Mais cette logique peut fonctionner dans l’industrie et la production de biens manufacturés en flux tendu, quand il n’y a pas trop d’aléas. Dans une ferme, c’est différent. On doit faire face aux multiples aléas qu’implique le fait de travailler avec du vivant : une récolte dézinguée à cause la grêle ou d’une gelée, une maladie dans le troupeau, un rendement moindre à cause du manque de pluie…
Autre élément important : la mécanisation, la robotisation et la diminution de la main-d’œuvre agricole ne sont pas intervenues à tailles de fermes égales. Elles sont allées de pair avec l’agrandissement perpétuel des surfaces exploitées. Le paysan lambda bénéficie certes en théorie d’une technologie plus « performante », censée faciliter son travail… mais il a beaucoup plus d’hectares, ou d’animaux, sous sa responsabilité. Et certaines parcelles se trouvent désormais très loin de la ferme, ce qui implique des temps de trajet importants (à la vitesse d’un tracteur...) et des surcoûts de carburant. Tout cela annule en partie les gains liés aux économies d’échelle.

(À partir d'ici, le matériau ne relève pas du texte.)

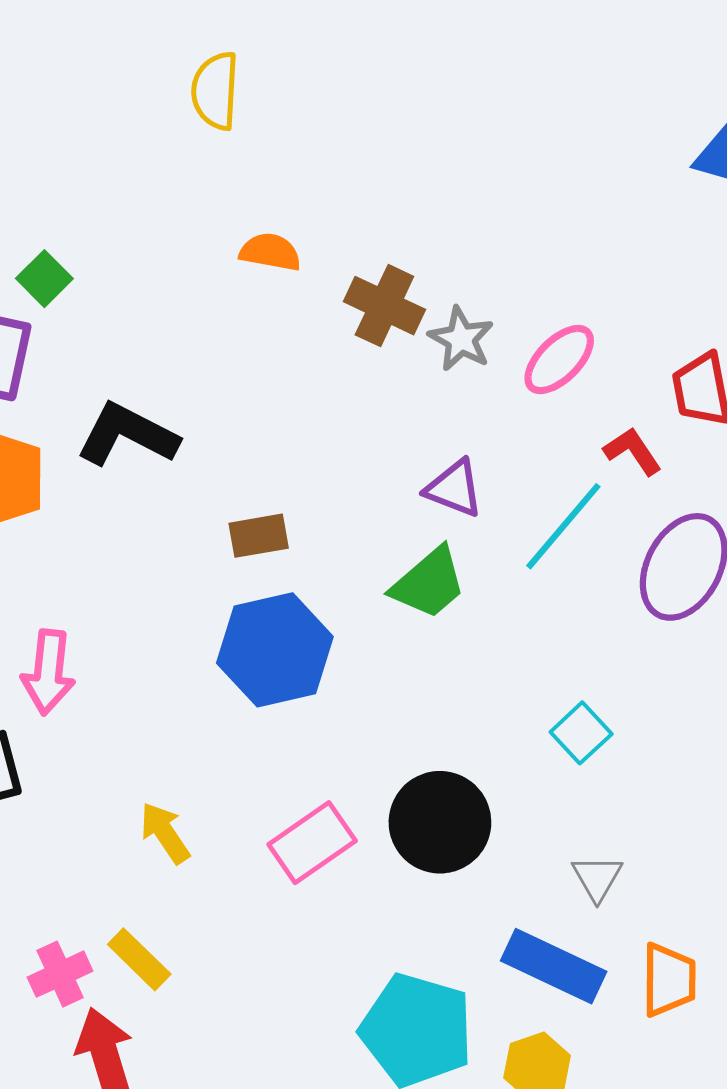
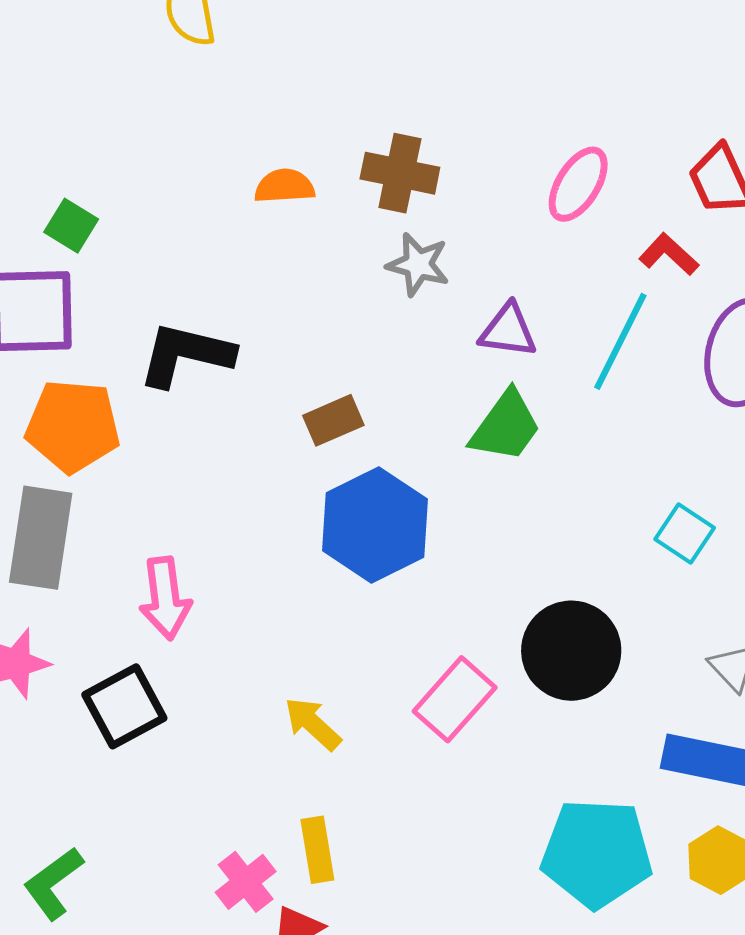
orange semicircle: (270, 252) -> (285, 186), moved
gray star: (461, 339) -> (418, 264), moved
yellow rectangle: (139, 959) -> (317, 850), turned 50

On se retrouve parfois dans l’impasse, car on a voulu appliquer des recettes industrielles à une chose qui ne l’est pas. On a voulu faire entrer de gros triangles dans des petits ronds. Ça a fonctionné pour certains, ceux qui étaient les mieux armés techniquement, avec un bon capital et les meilleures terres.
Les économies d’échelles sont a priori plus évidentes en élevage hors-sol « intégré », pour les éleveurs qui ne produisent pas l’alimentation de leurs animaux, mais l’achètent à des fournisseurs. Eux subissent moins les aléas qui peuvent impacter leurs récoltes. Mais ils sont par ailleurs soumis à l’évolution du prix des matières premières, aux fluctuations du marché ainsi qu’aux épizooties, comme la grippe aviaire, la peste porcine, etc.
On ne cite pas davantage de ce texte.